:: Supplied records ::
+ + + + +

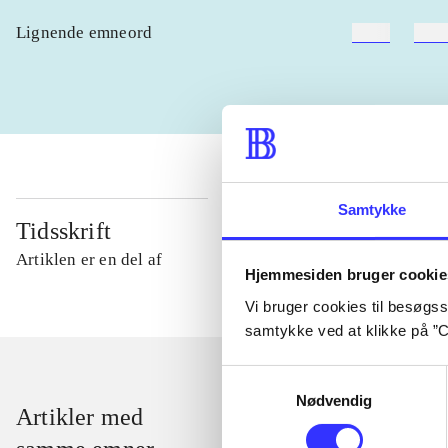
Lignende emneord
heste
børn
Samtykke
Tidsskrift
Artiklen er en del af
Hjemmesiden bruger cookie
Vi bruger cookies til besøgsst
samtykke ved at klikke på ”C
Samtykkevalg
Nødvendig
Artikler med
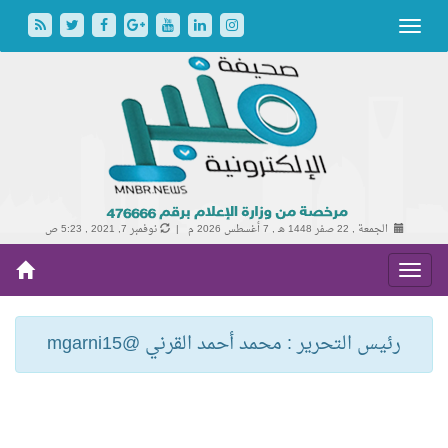
الجمعة , 22 صفر 1448 هـ ,
7 أغسطس 2026 م |
نوفمبر 7, 2021 , 5:23 ص
رئيس التحرير : محمد أحمد القرني @mgarni15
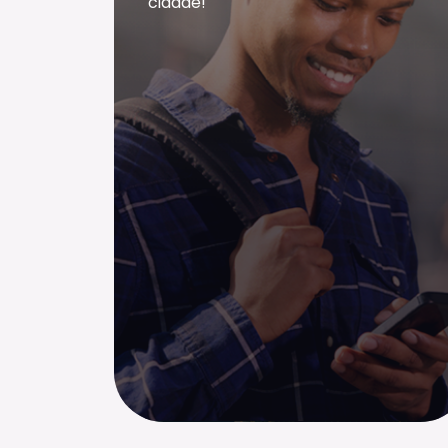
cidade!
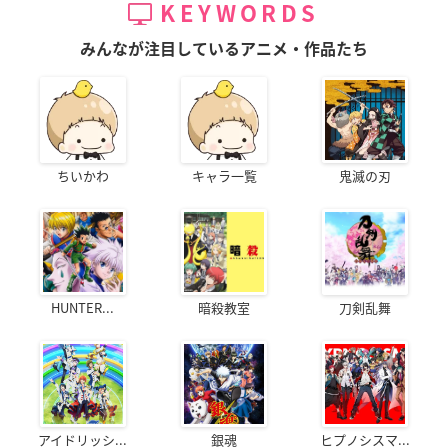
KEYWORDS
みんなが注目しているアニメ・作品たち
ちいかわ
キャラ一覧
鬼滅の刃
HUNTER...
暗殺教室
刀剣乱舞
アイドリッシ...
銀魂
ヒプノシスマ...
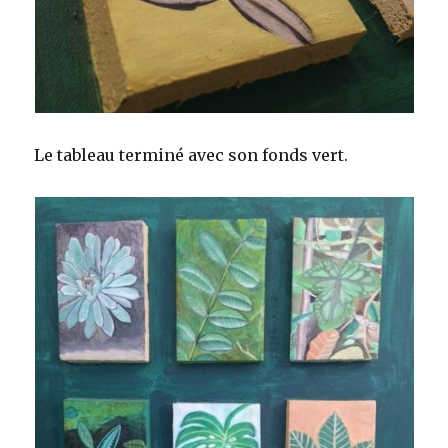
Le tableau terminé avec son fonds vert.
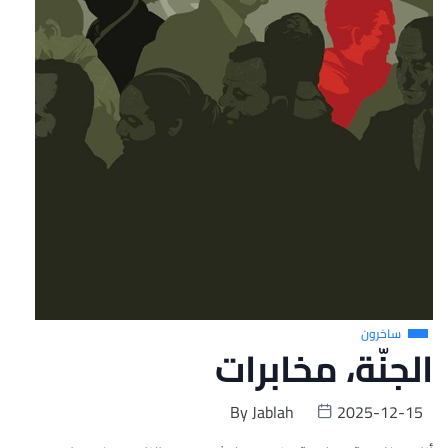
ساخرون
الجنّة، مخابرات
By
Jablah
2025-12-15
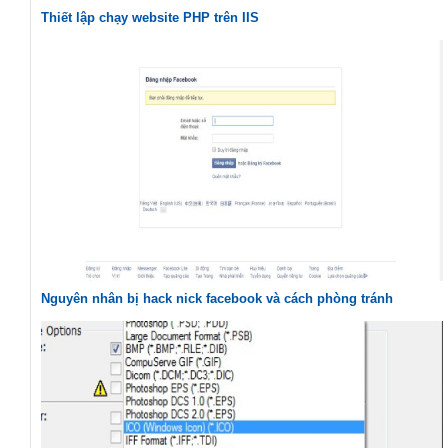
Thiết lập chạy website PHP trên IIS
Nguyên nhân bị hack nick facebook và cách phòng tránh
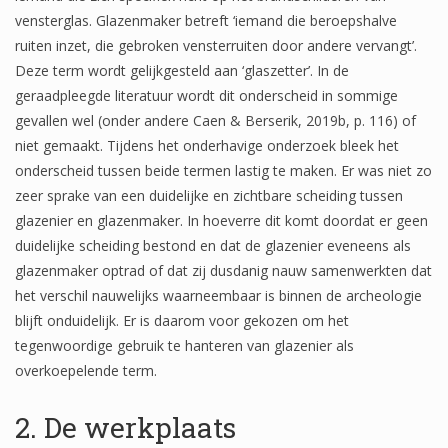
Wapenschilden
vensterglas. Glazenmaker betreft ‘iemand die beroepshalve
ruiten inzet, die gebroken vensterruiten door andere vervangt’.
Mensfiguren
Deze term wordt gelijkgesteld aan ‘glaszetter’. In de
geraadpleegde literatuur wordt dit onderscheid in sommige
(Fabel)dieren
gevallen wel (onder andere Caen & Berserik, 2019b, p. 116) of
Architectuur
niet gemaakt. Tijdens het onderhavige onderzoek bleek het
onderscheid tussen beide termen lastig te maken. Er was niet zo
Geometrische patronen
zeer sprake van een duidelijke en zichtbare scheiding tussen
Bloemmotieven
glazenier en glazenmaker. In hoeverre dit komt doordat er geen
duidelijke scheiding bestond en dat de glazenier eveneens als
Boordglazen
glazenmaker optrad of dat zij dusdanig nauw samenwerkten dat
het verschil nauwelijks waarneembaar is binnen de archeologie
Omlijsting
blijft onduidelijk. Er is daarom voor gekozen om het
Teksten
tegenwoordige gebruik te hanteren van glazenier als
overkoepelende term.
Onbeschilderd glas
2. De werkplaats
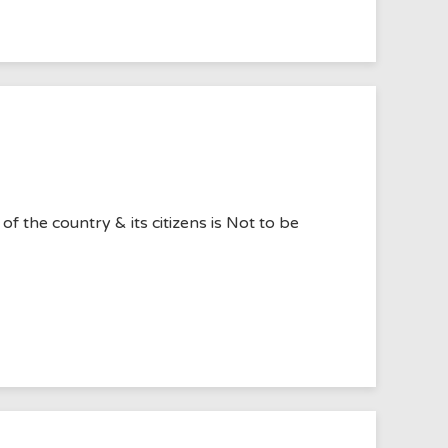
he country & its citizens is Not to be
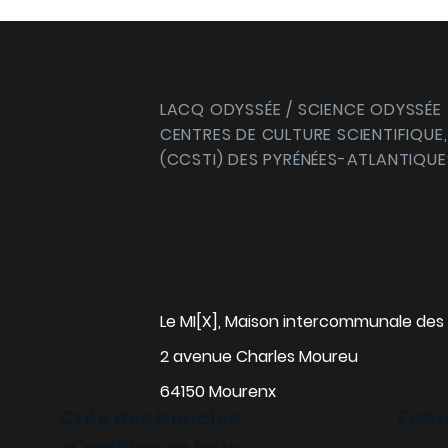
LACQ ODYSSÉE / SCIENCE ODYSSÉE
CENTRES DE CULTURE SCIENTIFIQUE,
(CCSTI) DES PYRÉNÉES-ATLANTIQUE
Le MI[X], Maison intercommunale des 
2 avenue Charles Moureu
64150 Mourenx
Crée des boucles
Fabr
d'oreilles en bois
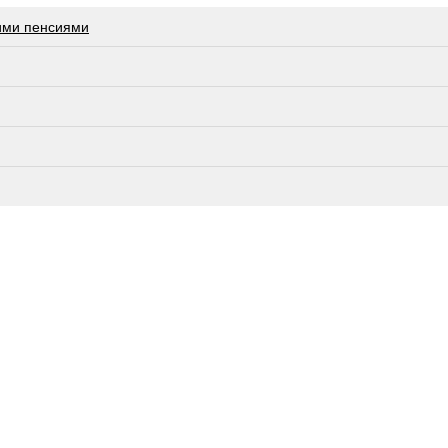
ими пенсиями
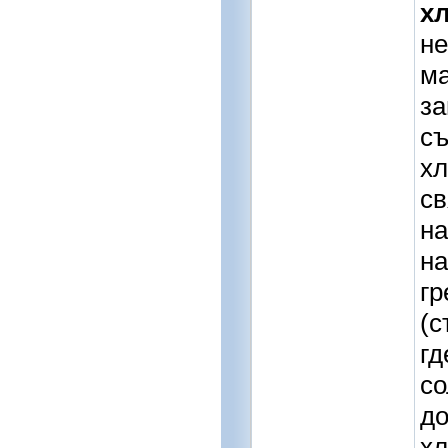
х
не
ма
за
съ
хл
св
на
на
гр
(с
гд
со
до
хл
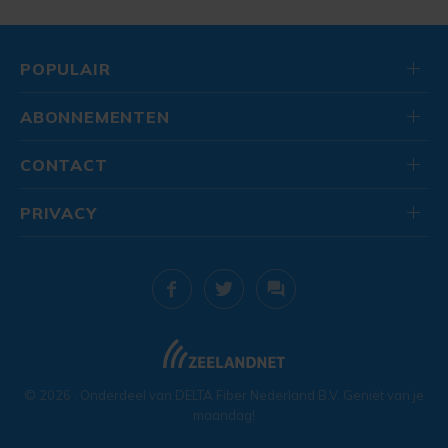
POPULAIR
ABONNEMENTEN
CONTACT
PRIVACY
© 2026
. Onderdeel van
DELTA Fiber Nederland B.V.
Geniet van je
maandag!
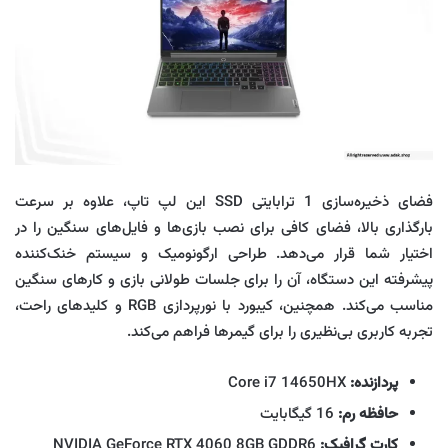
فضای ذخیره‌سازی 1 ترابایتی SSD این لپ‌ تاپ، علاوه بر سرعت
بارگذاری بالا، فضای کافی برای نصب بازی‌ها و فایل‌های سنگین را در
اختیار شما قرار می‌دهد. طراحی ارگونومیک و سیستم خنک‌کننده
پیشرفته این دستگاه، آن را برای جلسات طولانی بازی و کارهای سنگین
مناسب می‌کند. همچنین، کیبورد با نورپردازی RGB و کلیدهای راحت،
تجربه کاربری بی‌نظیری را برای گیمرها فراهم می‌کند.
پردازنده:
Core i7 14650HX
حافظه رم:
16 گیگابایت
کارت گرافیک:
NVIDIA GeForce RTX 4060 8GB GDDR6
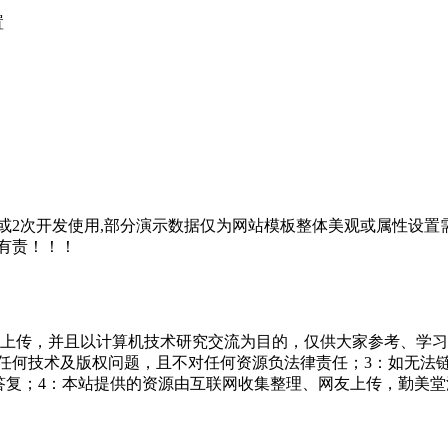
置
2次开发使用,部分演示数据仅为网站模板整体美观或属性设置需
有责！！！
友上传，并且以计算机技术研究交流为目的，仅供大家参考、学习
担任何技术及版权问题，且不对任何资源负法律责任；3：如无法
一个满意答复；4：本站提供的资源由互联网收集整理、网友上传，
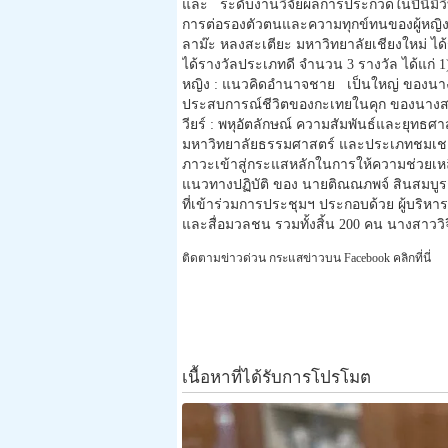
และ ระดับงานวิจัยผลการประกวดในปีนี้มีวิ
การต่อรองตัวตนและความทุกข์ทนของผู้หญิ
ลาม๊ะ หลงสะเตียะ มหาวิทยาลัยเชียงใหม่ ไ
ได้รางวัลประเภทดี จำนวน 3 รางวัล ได้แก่
หญิง : แนวคิดอำนาจชาย เป็นใหญ่ ของนางสา
ประสบการณ์ชีวิตของกะเทยในคุก ของนางสา
วียร์ : พหุอัตลักษณ์ ความสัมพันธ์และยุท
มหาวิทยาลัยธรรมศาสตร์ และประเภทชมเชย 
ภาวะเข้าสู่กระแสหลักในการให้ความช่วยเหลื
แนวทางปฏิบัติ ของ นายติณณภพจ์ สินสมบูรณ์
ที่เข้าร่วมการประชุมฯ ประกอบด้วย ผู้บริหารแ
และสื่อมวลชน รวมทั้งสิ้น 200 คน นางสาวว
ติดตามข่าวด่วน กระแสข่าวบน Facebook คลิกที่นี่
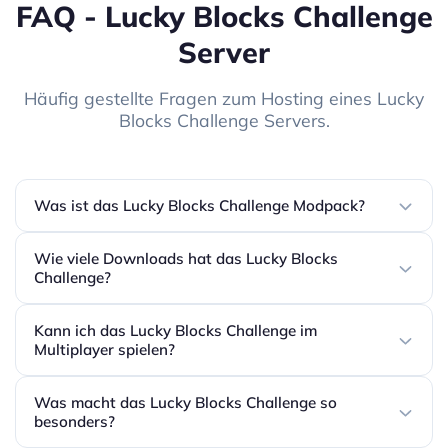
FAQ - Lucky Blocks Challenge
Server
Häufig gestellte Fragen zum Hosting eines Lucky
Blocks Challenge Servers.
Was ist das Lucky Blocks Challenge Modpack?
Wie viele Downloads hat das Lucky Blocks
Challenge?
Kann ich das Lucky Blocks Challenge im
Multiplayer spielen?
Was macht das Lucky Blocks Challenge so
besonders?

+ + + + +

:: What this task involves ::
Every record above should reappear exactly, with the pictures gone.

:: Answer to this exercise ::
Lignende emneord
heste
børn
Samtykke
Tidsskrift
Artiklen er en del af
Hjemmesiden bruger cookie
Vi bruger cookies til besøgsst
samtykke ved at klikke på ”C
Samtykkevalg
Nødvendig
Artikler med
الجمعة , 22 صفر 1448 هـ ,
7 أغسطس 2026 م |
نوفمبر 7, 2021 , 5:23 ص
رئيس التحرير : محمد أحمد القرني @mgarni15
cidade!
KEYWORDS
みんなが注目しているアニメ・作品たち
ちいかわ
キャラ一覧
鬼滅の刃
HUNTER...
暗殺教室
刀剣乱舞
アイドリッシ...
銀魂
ヒプノシスマ...
Le tableau terminé avec son fonds vert.
ساخرون
الجنّة، مخابرات
By
Jablah
2025-12-15
Thiết lập chạy website PHP trên IIS
Nguyên nhân bị hack nick facebook và cách phòng tránh
Wapenschilden
vensterglas. Glazenmaker betreft ‘iemand die beroepshalve
ruiten inzet, die gebroken vensterruiten door andere vervangt’.
Mensfiguren
Deze term wordt gelijkgesteld aan ‘glaszetter’. In de
geraadpleegde literatuur wordt dit onderscheid in sommige
(Fabel)dieren
gevallen wel (onder andere Caen & Berserik, 2019b, p. 116) of
Architectuur
niet gemaakt. Tijdens het onderhavige onderzoek bleek het
onderscheid tussen beide termen lastig te maken. Er was niet zo
Geometrische patronen
zeer sprake van een duidelijke en zichtbare scheiding tussen
Bloemmotieven
glazenier en glazenmaker. In hoeverre dit komt doordat er geen
duidelijke scheiding bestond en dat de glazenier eveneens als
Boordglazen
glazenmaker optrad of dat zij dusdanig nauw samenwerkten dat
het verschil nauwelijks waarneembaar is binnen de archeologie
Omlijsting
blijft onduidelijk. Er is daarom voor gekozen om het
Teksten
tegenwoordige gebruik te hanteren van glazenier als
overkoepelende term.
Onbeschilderd glas
2. De werkplaats
he country & its citizens is Not to be
LACQ ODYSSÉE / SCIENCE ODYSSÉE
CENTRES DE CULTURE SCIENTIFIQUE,
(CCSTI) DES PYRÉNÉES-ATLANTIQUE
Le MI[X], Maison intercommunale des 
2 avenue Charles Moureu
64150 Mourenx
Crée des boucles
Fabr
d'oreilles en bois
ими пенсиями
х
не
ма
за
съ
хл
св
на
на
гр
(с
гд
со
до
хл
POPULAIR
ABONNEMENTEN
CONTACT
PRIVACY
© 2026
. Onderdeel van
DELTA Fiber Nederland B.V.
Geniet van je
maandag!
فضای ذخیره‌سازی 1 ترابایتی SSD این لپ‌ تاپ، علاوه بر سرعت
بارگذاری بالا، فضای کافی برای نصب بازی‌ها و فایل‌های سنگین را در
اختیار شما قرار می‌دهد. طراحی ارگونومیک و سیستم خنک‌کننده
پیشرفته این دستگاه، آن را برای جلسات طولانی بازی و کارهای سنگین
مناسب می‌کند. همچنین، کیبورد با نورپردازی RGB و کلیدهای راحت،
تجربه کاربری بی‌نظیری را برای گیمرها فراهم می‌کند.
پردازنده:
Core i7 14650HX
حافظه رم:
16 گیگابایت
کارت گرافیک:
NVIDIA GeForce RTX 4060 8GB GDDR6
置
2次开发使用,部分演示数据仅为网站模板整体美观或属性设置需
有责！！！
友上传，并且以计算机技术研究交流为目的，仅供大家参考、学习
担任何技术及版权问题，且不对任何资源负法律责任；3：如无法
一个满意答复；4：本站提供的资源由互联网收集整理、网友上传，
และ ระดับงานวิจัยผลการประกวดในปีนี้มีวิ
การต่อรองตัวตนและความทุกข์ทนของผู้หญิ
ลาม๊ะ หลงสะเตียะ มหาวิทยาลัยเชียงใหม่ ไ
ได้รางวัลประเภทดี จำนวน 3 รางวัล ได้แก่
หญิง : แนวคิดอำนาจชาย เป็นใหญ่ ของนางสา
ประสบการณ์ชีวิตของกะเทยในคุก ของนางสา
วียร์ : พหุอัตลักษณ์ ความสัมพันธ์และยุท
มหาวิทยาลัยธรรมศาสตร์ และประเภทชมเชย 
ภาวะเข้าสู่กระแสหลักในการให้ความช่วยเหลื
แนวทางปฏิบัติ ของ นายติณณภพจ์ สินสมบูรณ์
ที่เข้าร่วมการประชุมฯ ประกอบด้วย ผู้บริหารแ
และสื่อมวลชน รวมทั้งสิ้น 200 คน นางสาวว
ติดตามข่าวด่วน กระแสข่าวบน Facebook คลิกที่นี่
FAQ - Lucky Blocks Challenge
Server
Häufig gestellte Fragen zum Hosting eines Lucky
Blocks Challenge Servers.
Was ist das Lucky Blocks Challenge Modpack?
Wie viele Downloads hat das Lucky Blocks
Challenge?
Kann ich das Lucky Blocks Challenge im
Multiplayer spielen?
Was macht das Lucky Blocks Challenge so
besonders?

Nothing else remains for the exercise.